Goofy drops in BGP/OSPF route configuration for DIA

gregwoodson · ‎09-23-2010

RELEVANT CONFIG:

router ospf XXXXX

log-adjacency-changes

redistribute connected subnets

redistribute static subnets

passive-interface default

no passive-interface GigabitEthernet0/0.54

network XX.XX.XX.XX 0.0.0.0 area 0

default-information originate

!

router ospf 65501

log-adjacency-changes

redistribute connected subnets

redistribute static subnets

redistribute bgp XXXXX subnets

passive-interface default

no passive-interface GigabitEthernet0/0.50

network XX.XX.XX.XX 0.0.0.0 area 0

default-information originate

!

router bgp XXXXX

no synchronization

bgp log-neighbor-changes

network XX.XX.XX.XX mask 255.255.255.255

network XX.XX.XX.XX

network XX.XX.XX.XX mask 255.255.224.0

network XX.XX.XX.XX mask 255.255.255.0

aggregate-address XX.XX.XX.XX 255.255.224.0 summary-only

neighbor XX.XX.XX.XX remote-as XXXX

neighbor XX.XX.XX.XX description DIA B-Peer (Receive from this node via loopback 10)

neighbor XX.XX.XX.XX password 7 X

neighbor XX.XX.XX.XX ebgp-multihop 5

neighbor XX.XX.XX.XX update-source Loopback10

neighbor XX.XX.XX.XX soft-reconfiguration inbound

neighbor XX.XX.XX.XX filter-list 1 in

neighbor XX.XX.XX.XX remote-as XXXX

neighbor XX.XX.XX.XX description DIA A-Peer (Announce to this node)

neighbor XX.XX.XX.XX password 7 X

neighbor XX.XX.XX.XX filter-list 2 in

maximum-paths 6

no auto-summary

When pinging to one of the nodes in this lab environment, if I ping simply from the DIA edge router, pings go through without any pauses or issues. If I ping from int gi0/0.54- then it will start, then go out 3 seconds, start, go out 14 seconds, start, go out 3 seconds- then go for a while. There is obviously something goofy going on in the routing table, but I cant seem to find out what. I've done bgp and ospf debugs with no success. The routing table seems to be solid and not changing. Recommendations?

Giuseppe Larosa · ‎09-23-2010

Hello Greg,

You have two OSPF processes and BGP process.

>> f I ping simply from the DIA edge router, pings go through without any pauses or issues. If I ping from int gi0/0.54- then it will start, then go out 3 seconds, start, go out 14 seconds, start, go out 3 seconds-

Timing may be meaningful, I would say that it may be related to BGP.

you can use debug ip routing combined with an ACL to monitor some IP prefix like the ping destination.

How do you reach the BGP next-hop?

This is a key point: the BGP next-hop may be at the beginning considered valid and later dismissed if on BGP you receive a better route ( more specific) with that BGP next-hop.

You can use a /32 static route to fix this if this is the trouble.

IT is a consistency check the BGP next-hop cannot be validated by a BGP route received on that same eBGP session.

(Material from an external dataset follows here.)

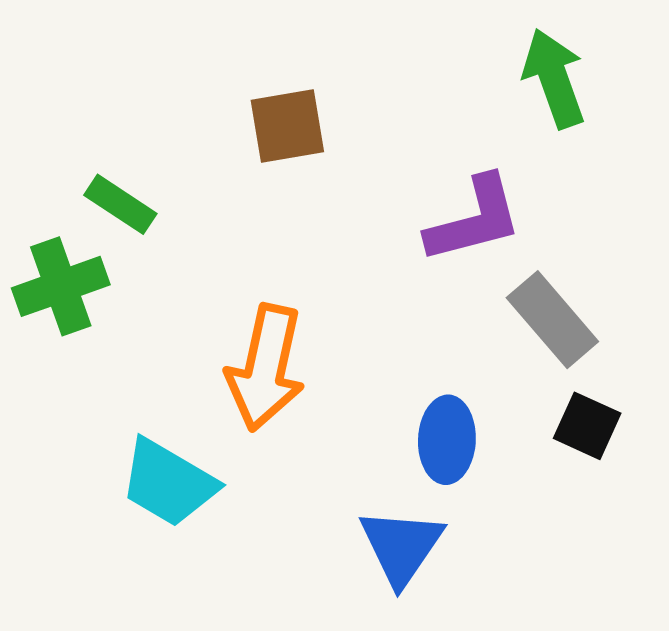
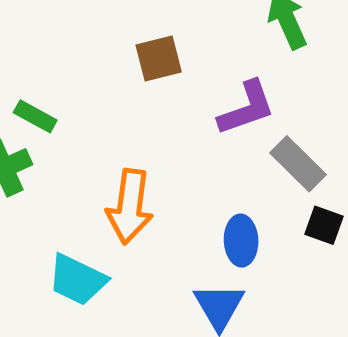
brown square: (287, 126) -> (159, 58), moved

After the BGP next-hop is considered not valid the BGP route is damped and the process repeats over time: the BGP next-hop is again validated and the route accepted but then at next BGP next hop validation check the test fails.

Hope to help

Giuseppe

gregwoodson · ‎09-23-2010

I have already adjusted the BGP timers, with no change in the result. The bgp nexthop is reached via static route for the host. I figured that the next-hop might be dropping out of the routing table. The last thing I did was actually enter that static route. It produced no change.

tbulliard · ‎01-20-2011

I am having almost the exact same thing happening. I have a remote site connected to our corporate office via At&t MPLS. At

the remote site, I have a 3750 for layer 3. Coming off of the 3750 I have a 2801 router connected to the At&t managed WAN router.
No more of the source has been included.